## Provided material
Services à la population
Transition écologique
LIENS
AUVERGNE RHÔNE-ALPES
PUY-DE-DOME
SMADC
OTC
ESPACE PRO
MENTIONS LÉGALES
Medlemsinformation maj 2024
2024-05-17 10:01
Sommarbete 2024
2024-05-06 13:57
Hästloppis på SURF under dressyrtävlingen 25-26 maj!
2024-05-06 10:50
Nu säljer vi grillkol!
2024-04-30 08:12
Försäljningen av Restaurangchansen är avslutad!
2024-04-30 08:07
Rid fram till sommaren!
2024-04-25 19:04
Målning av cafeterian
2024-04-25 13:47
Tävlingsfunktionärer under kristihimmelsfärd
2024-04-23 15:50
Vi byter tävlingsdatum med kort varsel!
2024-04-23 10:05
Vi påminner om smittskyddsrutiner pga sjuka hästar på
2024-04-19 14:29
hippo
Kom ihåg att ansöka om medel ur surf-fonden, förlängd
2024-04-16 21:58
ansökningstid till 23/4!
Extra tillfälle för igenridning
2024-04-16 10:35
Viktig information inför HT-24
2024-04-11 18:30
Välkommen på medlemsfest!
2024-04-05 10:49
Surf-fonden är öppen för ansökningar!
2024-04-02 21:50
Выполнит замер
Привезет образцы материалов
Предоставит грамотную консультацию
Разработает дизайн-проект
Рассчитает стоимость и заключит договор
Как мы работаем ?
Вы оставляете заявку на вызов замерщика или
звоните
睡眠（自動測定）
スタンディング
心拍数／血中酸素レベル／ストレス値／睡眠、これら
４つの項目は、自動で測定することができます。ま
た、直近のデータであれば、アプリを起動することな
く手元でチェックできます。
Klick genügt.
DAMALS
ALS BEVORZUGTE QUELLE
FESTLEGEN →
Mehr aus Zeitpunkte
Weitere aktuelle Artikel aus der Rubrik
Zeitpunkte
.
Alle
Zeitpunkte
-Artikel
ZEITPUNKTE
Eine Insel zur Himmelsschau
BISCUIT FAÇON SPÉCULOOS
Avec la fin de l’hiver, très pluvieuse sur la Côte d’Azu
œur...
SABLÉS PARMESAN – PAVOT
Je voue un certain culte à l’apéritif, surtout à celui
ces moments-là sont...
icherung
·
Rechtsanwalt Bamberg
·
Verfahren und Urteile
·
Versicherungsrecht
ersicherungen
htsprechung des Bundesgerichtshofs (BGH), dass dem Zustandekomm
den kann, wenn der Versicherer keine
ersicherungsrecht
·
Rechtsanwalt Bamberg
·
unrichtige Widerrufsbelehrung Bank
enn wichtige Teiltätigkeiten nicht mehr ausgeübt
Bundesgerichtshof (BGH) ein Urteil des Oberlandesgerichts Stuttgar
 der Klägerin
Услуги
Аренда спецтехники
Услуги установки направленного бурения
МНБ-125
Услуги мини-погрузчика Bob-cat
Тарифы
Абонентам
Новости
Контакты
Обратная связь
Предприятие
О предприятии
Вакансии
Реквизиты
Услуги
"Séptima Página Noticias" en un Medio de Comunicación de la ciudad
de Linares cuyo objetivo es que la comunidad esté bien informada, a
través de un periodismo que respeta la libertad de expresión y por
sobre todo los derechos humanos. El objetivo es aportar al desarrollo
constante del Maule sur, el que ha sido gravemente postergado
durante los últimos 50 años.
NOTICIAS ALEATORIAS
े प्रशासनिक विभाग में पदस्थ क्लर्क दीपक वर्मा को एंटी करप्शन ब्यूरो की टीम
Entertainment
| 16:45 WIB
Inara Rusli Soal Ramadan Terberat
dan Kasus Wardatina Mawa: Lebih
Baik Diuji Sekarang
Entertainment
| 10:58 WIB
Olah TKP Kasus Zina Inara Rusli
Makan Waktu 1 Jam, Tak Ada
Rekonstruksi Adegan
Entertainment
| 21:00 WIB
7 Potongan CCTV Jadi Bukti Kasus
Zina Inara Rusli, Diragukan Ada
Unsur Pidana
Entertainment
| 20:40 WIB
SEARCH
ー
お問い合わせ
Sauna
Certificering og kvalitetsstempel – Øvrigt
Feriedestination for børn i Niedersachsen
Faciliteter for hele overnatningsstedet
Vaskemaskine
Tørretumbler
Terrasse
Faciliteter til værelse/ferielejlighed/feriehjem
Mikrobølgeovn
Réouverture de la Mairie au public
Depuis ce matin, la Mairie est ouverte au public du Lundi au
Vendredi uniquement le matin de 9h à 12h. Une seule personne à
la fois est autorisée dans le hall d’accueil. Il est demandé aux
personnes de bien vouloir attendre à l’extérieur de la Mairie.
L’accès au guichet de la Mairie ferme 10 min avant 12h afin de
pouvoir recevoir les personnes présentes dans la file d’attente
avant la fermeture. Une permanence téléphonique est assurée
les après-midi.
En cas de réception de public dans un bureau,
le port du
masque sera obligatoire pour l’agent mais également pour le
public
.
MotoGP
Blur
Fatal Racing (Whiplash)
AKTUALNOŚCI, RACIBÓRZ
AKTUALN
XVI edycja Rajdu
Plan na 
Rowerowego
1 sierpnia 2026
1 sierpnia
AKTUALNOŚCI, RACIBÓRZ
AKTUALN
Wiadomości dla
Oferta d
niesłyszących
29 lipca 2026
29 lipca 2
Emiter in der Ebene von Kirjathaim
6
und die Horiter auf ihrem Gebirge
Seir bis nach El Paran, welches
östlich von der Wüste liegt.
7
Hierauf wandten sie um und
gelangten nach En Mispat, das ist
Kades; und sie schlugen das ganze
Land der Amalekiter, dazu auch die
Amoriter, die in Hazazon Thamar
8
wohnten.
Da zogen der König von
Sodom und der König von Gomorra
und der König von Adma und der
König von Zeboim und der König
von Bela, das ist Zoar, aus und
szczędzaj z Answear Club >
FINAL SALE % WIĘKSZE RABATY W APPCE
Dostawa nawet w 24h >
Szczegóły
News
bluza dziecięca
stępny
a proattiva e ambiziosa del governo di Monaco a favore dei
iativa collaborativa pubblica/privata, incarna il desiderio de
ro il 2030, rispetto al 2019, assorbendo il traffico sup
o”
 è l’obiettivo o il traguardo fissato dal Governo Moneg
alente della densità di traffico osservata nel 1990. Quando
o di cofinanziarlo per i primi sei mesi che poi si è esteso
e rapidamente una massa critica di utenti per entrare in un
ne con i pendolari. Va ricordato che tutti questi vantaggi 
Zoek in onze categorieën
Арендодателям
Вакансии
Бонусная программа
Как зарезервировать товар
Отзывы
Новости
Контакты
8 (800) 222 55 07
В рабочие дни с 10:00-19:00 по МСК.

## What you should do
Print, please, the lines from the first line of the material through the line that contains "2024-04-30 08:07", exactly as written and with nothing added.

## Answer space
Services à la population
Transition écologique
LIENS
AUVERGNE RHÔNE-ALPES
PUY-DE-DOME
SMADC
OTC
ESPACE PRO
MENTIONS LÉGALES
Medlemsinformation maj 2024
2024-05-17 10:01
Sommarbete 2024
2024-05-06 13:57
Hästloppis på SURF under dressyrtävlingen 25-26 maj!
2024-05-06 10:50
Nu säljer vi grillkol!
2024-04-30 08:12
Försäljningen av Restaurangchansen är avslutad!
2024-04-30 08:07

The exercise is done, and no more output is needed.